(Beginning of DATA FOR THE TASK)

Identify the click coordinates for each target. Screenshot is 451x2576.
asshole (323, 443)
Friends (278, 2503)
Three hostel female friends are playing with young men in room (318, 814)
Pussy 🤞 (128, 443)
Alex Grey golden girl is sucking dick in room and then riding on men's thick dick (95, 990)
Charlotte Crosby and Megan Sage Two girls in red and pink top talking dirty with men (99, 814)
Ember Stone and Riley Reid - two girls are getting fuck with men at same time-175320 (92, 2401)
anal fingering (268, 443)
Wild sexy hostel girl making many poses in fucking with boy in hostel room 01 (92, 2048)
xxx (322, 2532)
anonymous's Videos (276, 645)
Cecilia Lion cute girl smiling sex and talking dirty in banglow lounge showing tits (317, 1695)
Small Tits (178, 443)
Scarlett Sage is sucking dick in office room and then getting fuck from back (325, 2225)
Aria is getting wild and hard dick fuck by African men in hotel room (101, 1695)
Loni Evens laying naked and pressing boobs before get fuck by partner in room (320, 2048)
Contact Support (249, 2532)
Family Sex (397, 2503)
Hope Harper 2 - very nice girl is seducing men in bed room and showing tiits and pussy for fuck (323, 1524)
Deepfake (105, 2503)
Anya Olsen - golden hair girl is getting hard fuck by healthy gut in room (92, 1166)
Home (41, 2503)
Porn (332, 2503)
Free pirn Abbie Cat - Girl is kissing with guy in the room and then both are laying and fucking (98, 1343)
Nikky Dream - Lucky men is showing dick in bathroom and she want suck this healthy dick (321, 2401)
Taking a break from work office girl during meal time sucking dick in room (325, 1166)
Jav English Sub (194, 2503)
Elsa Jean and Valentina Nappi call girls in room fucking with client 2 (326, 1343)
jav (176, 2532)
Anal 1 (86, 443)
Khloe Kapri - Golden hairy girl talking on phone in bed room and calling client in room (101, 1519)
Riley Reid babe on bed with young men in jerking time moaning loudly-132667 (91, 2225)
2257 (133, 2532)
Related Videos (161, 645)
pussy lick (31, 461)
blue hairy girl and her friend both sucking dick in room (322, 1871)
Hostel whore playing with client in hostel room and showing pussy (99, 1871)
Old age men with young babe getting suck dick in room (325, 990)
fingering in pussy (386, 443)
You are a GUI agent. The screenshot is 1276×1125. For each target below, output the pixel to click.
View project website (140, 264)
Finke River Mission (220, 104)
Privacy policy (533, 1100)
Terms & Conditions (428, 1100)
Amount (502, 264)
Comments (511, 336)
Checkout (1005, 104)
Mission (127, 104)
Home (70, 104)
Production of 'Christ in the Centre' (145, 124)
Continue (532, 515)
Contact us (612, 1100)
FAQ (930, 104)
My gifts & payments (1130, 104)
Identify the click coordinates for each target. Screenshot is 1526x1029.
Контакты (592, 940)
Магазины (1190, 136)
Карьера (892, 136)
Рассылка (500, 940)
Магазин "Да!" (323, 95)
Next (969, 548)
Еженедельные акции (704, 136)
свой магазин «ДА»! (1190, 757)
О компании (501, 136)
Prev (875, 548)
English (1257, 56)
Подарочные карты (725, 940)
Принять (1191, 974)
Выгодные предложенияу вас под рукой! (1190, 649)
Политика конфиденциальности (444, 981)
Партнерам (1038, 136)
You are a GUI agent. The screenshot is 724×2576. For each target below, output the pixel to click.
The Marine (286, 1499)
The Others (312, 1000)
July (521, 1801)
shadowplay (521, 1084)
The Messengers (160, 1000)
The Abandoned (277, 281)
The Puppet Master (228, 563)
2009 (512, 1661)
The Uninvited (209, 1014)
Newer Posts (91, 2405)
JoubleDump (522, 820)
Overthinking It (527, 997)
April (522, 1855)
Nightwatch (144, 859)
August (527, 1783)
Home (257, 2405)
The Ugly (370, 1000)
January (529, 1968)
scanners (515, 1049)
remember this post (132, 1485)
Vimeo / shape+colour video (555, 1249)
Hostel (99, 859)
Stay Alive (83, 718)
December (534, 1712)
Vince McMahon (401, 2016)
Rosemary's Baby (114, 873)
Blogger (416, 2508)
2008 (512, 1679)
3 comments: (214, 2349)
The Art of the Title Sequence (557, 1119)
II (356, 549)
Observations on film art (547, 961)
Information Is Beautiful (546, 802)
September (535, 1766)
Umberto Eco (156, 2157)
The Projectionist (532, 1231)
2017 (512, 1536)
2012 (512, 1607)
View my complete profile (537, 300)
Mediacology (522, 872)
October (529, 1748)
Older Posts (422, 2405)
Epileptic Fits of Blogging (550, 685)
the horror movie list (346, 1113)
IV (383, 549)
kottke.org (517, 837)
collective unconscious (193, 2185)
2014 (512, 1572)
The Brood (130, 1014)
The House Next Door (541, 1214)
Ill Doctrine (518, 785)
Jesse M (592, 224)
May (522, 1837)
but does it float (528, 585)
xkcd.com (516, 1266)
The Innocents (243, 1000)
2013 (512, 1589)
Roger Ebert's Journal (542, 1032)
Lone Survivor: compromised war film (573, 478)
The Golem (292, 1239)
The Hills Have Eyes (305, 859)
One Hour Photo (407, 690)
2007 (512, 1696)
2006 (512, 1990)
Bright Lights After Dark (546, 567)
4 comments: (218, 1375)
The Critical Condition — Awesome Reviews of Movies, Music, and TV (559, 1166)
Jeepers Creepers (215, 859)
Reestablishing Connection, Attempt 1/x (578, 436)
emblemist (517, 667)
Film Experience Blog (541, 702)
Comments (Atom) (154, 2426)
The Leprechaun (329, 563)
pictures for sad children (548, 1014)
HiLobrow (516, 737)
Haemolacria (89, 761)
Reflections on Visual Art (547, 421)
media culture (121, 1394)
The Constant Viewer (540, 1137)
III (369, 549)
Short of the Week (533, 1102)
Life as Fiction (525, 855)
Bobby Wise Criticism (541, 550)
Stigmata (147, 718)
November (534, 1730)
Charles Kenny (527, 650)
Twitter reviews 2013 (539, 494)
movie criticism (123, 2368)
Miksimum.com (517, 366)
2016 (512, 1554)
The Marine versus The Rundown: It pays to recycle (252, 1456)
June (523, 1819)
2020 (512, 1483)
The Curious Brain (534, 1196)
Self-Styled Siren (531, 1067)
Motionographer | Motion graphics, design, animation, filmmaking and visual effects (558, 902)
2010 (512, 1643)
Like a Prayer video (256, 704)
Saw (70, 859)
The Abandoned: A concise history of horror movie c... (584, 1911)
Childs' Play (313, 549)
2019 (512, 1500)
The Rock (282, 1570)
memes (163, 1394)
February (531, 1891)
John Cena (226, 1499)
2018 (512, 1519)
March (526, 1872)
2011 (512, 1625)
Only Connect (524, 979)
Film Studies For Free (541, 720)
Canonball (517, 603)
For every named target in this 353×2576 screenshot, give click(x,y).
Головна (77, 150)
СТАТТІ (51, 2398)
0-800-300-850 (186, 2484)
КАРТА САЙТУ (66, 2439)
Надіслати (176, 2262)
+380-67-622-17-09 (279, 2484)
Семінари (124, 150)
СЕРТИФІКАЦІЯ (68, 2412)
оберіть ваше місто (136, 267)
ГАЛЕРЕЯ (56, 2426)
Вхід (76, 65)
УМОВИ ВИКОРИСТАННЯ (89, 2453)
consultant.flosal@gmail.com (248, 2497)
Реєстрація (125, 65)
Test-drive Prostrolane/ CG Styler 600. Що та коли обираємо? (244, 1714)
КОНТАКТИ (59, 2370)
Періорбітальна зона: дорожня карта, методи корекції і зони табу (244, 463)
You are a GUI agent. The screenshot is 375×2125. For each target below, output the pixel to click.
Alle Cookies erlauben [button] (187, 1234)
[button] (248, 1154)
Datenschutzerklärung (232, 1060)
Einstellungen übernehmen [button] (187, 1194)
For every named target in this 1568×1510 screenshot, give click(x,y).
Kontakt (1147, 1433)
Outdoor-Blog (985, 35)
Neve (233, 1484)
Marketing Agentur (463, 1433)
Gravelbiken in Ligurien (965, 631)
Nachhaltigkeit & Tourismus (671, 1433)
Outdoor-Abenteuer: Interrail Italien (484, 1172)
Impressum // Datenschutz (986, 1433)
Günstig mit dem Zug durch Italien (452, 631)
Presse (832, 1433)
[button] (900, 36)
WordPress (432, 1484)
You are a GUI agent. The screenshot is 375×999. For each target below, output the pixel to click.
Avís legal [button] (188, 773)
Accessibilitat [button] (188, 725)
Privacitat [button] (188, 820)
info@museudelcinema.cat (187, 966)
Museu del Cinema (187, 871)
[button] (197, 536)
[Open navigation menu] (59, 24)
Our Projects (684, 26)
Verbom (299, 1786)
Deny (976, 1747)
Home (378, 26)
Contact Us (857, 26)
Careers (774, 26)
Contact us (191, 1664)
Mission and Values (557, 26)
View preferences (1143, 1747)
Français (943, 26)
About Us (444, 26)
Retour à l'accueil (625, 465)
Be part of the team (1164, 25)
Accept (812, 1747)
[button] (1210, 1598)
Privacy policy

(End of DATA FOR THE TASK)

- **WHAT YOU HAVE TO DO**: Give the exact lines, and only those, from the line containing "Deepfake (105, 2503)" through the line containing "Принять (1191, 974)" in the entries above.

- **OUTPUT FOR THIS EXERCISE**:
Deepfake (105, 2503)
Anya Olsen - golden hair girl is getting hard fuck by healthy gut in room (92, 1166)
Home (41, 2503)
Porn (332, 2503)
Free pirn Abbie Cat - Girl is kissing with guy in the room and then both are laying and fucking (98, 1343)
Nikky Dream - Lucky men is showing dick in bathroom and she want suck this healthy dick (321, 2401)
Taking a break from work office girl during meal time sucking dick in room (325, 1166)
Jav English Sub (194, 2503)
Elsa Jean and Valentina Nappi call girls in room fucking with client 2 (326, 1343)
jav (176, 2532)
Anal 1 (86, 443)
Khloe Kapri - Golden hairy girl talking on phone in bed room and calling client in room (101, 1519)
Riley Reid babe on bed with young men in jerking time moaning loudly-132667 (91, 2225)
2257 (133, 2532)
Related Videos (161, 645)
pussy lick (31, 461)
blue hairy girl and her friend both sucking dick in room (322, 1871)
Hostel whore playing with client in hostel room and showing pussy (99, 1871)
Old age men with young babe getting suck dick in room (325, 990)
fingering in pussy (386, 443)
You are a GUI agent. The screenshot is 1276×1125. For each target below, output the pixel to click.
View project website (140, 264)
Finke River Mission (220, 104)
Privacy policy (533, 1100)
Terms & Conditions (428, 1100)
Amount (502, 264)
Comments (511, 336)
Checkout (1005, 104)
Mission (127, 104)
Home (70, 104)
Production of 'Christ in the Centre' (145, 124)
Continue (532, 515)
Contact us (612, 1100)
FAQ (930, 104)
My gifts & payments (1130, 104)
Identify the click coordinates for each target. Screenshot is 1526x1029.
Контакты (592, 940)
Магазины (1190, 136)
Карьера (892, 136)
Рассылка (500, 940)
Магазин "Да!" (323, 95)
Next (969, 548)
Еженедельные акции (704, 136)
свой магазин «ДА»! (1190, 757)
О компании (501, 136)
Prev (875, 548)
English (1257, 56)
Подарочные карты (725, 940)
Принять (1191, 974)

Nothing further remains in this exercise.